Meio/Ideia: Lula abre vantagem com 38% e lidera cenários de 1º turno

Nas simulações de segundo turno, Lula também aparece à frente dos adversários avaliados.

Publicado em 28/05/2026 às 10:40h Publicado em 28/05/2026 às 10:40h por Elanny Vlaxio
O levantamento também aponta que 51,4% dos entrevistados desaprovam a gestão Lula (Imagem: Shutterstock)
O levantamento também aponta que 51,4% dos entrevistados desaprovam a gestão Lula (Imagem: Shutterstock)
Pesquisa Meio/Ideia divulgada nesta quinta-feira (28) aponta o presidente Luiz Inácio Lula da Silva (PT) na liderança das intenções de voto para a eleição presidencial de 2026. O levantamento mostra o petista com 38,5% no principal cenário estimulado de primeiro turno, enquanto o senador Flávio Bolsonaro (PL-RJ) aparece com 31,5%. Veja o cenário do 1º turno:
  • Luiz Inácio Lula da Silva (PT) – 38,5%;
  • Flávio Bolsonaro (PL) – 31,5%;
  • Ronaldo Caiado (PSD) – 5,5%;
  • Romeu Zema (Novo) – 2,4%;
  • Renan Santos (Missão) – 2,1%;
  • Outros – 4,4%;
  • Brancos/nulos – 5,1%;
  • Não soube responder – 10,5%.
O resultado indica ampliação da vantagem de Lula em relação ao levantamento anterior, quando os dois apareciam em situação de empate técnico. Segundo a pesquisa, o presidente lidera todos os cenários de primeiro turno testados.
Nas simulações de segundo turno, Lula também aparece à frente dos adversários avaliados.
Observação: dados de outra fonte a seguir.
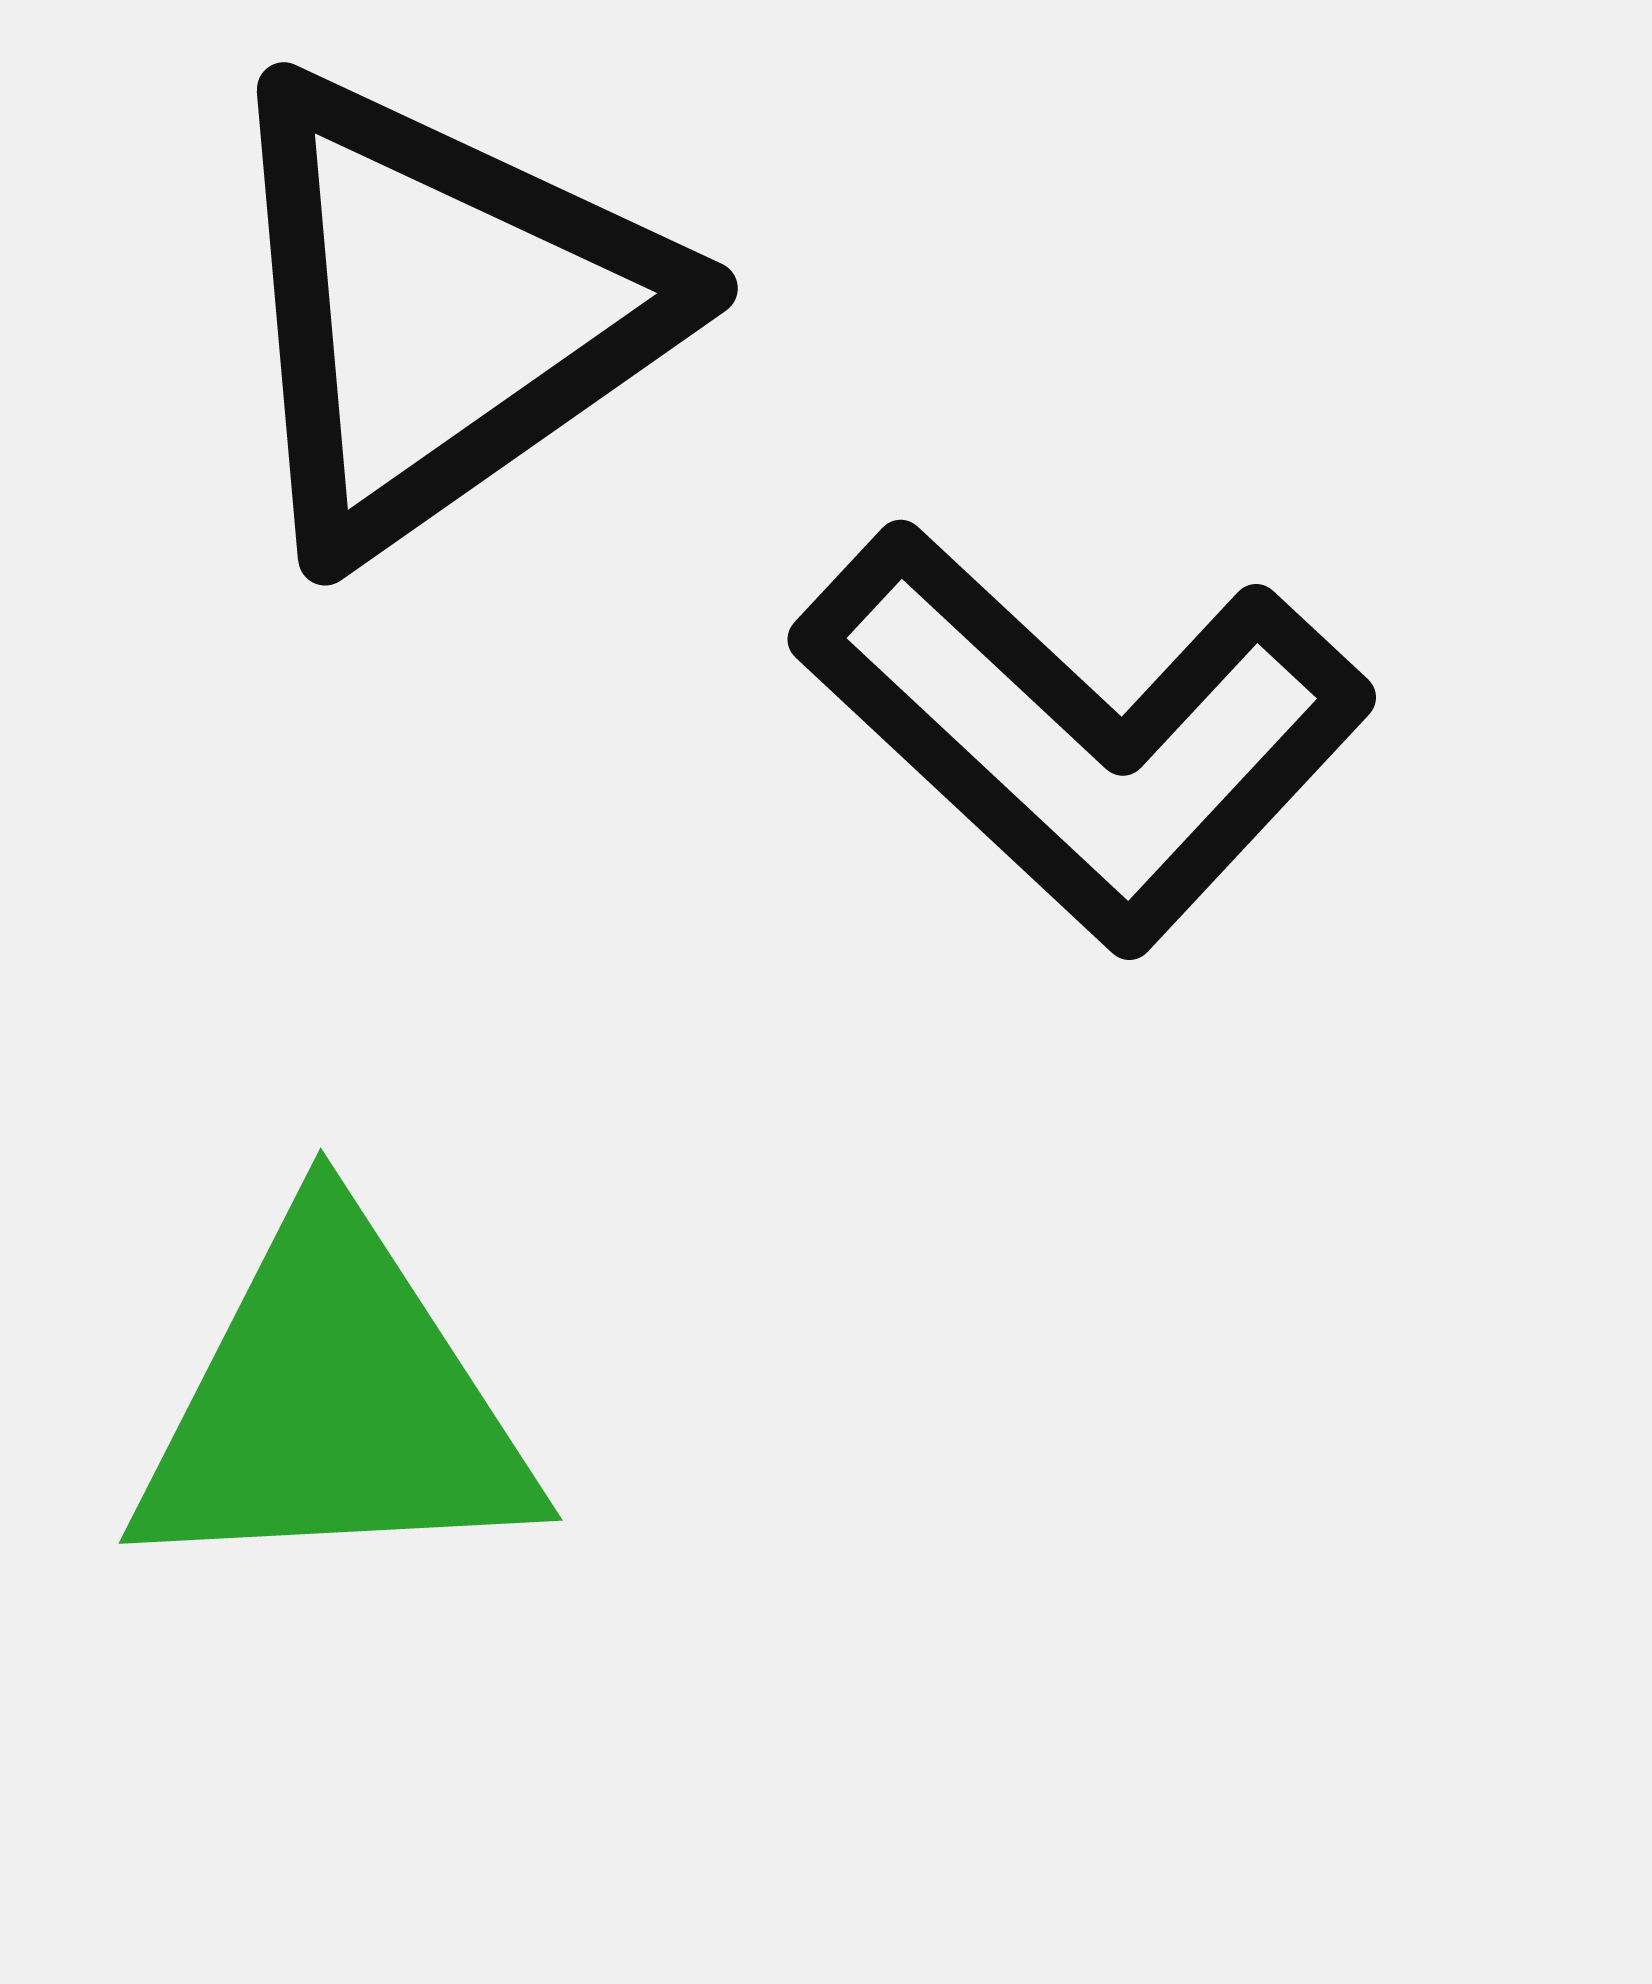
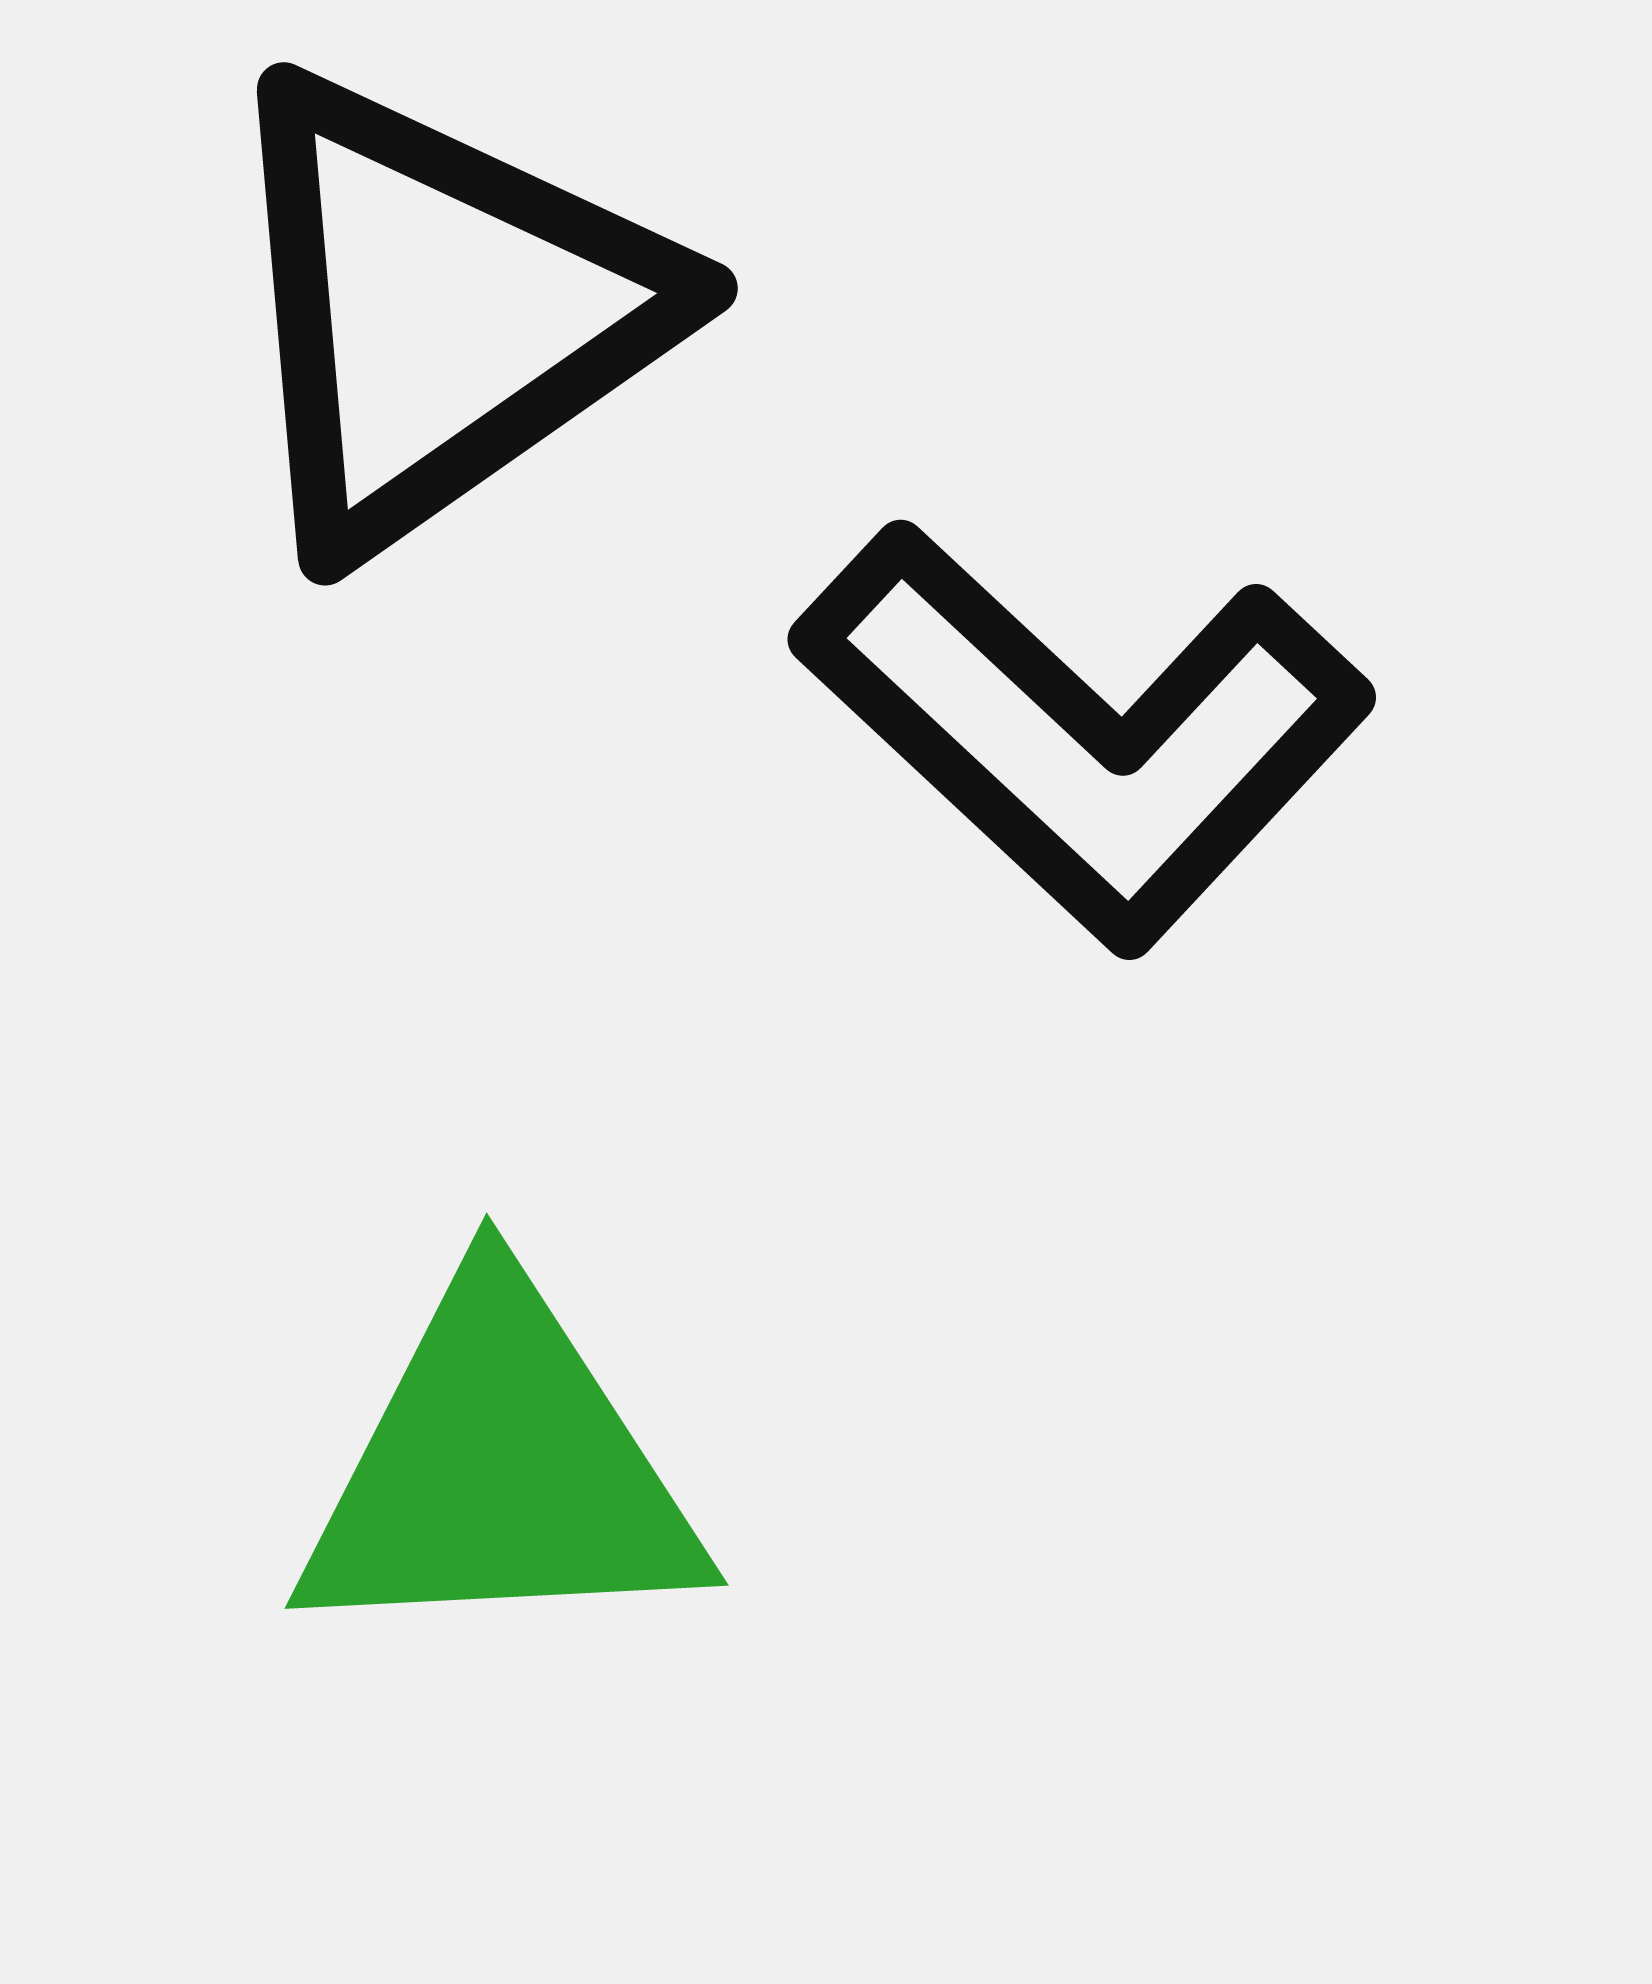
green triangle: moved 166 px right, 65 px down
Contra Flávio Bolsonaro, o presidente registra 46,5% das intenções de voto, enquanto o senador soma 41,4%. Três semanas antes, Flávio tinha 45,3%, contra 44,7% de Lula. O desempenho de Flávio Bolsonaro sofreu impacto após a repercussão do caso envolvendo áudios relacionados ao empresário Daniel Vorcaro.
Além disso, o levantamento aponta que 51,4% dos entrevistados desaprovam a gestão Lula, enquanto 35,6% classificam a administração como “ótima ou boa”. Outros 40,7% consideram o governo “ruim ou péssimo”, e 21,7% avaliam a gestão como “regular”. A pesquisa ainda mostra que Lula lidera o índice de rejeição entre os possíveis candidatos testados para 2026, sendo rejeitado por 46,7% dos entrevistados.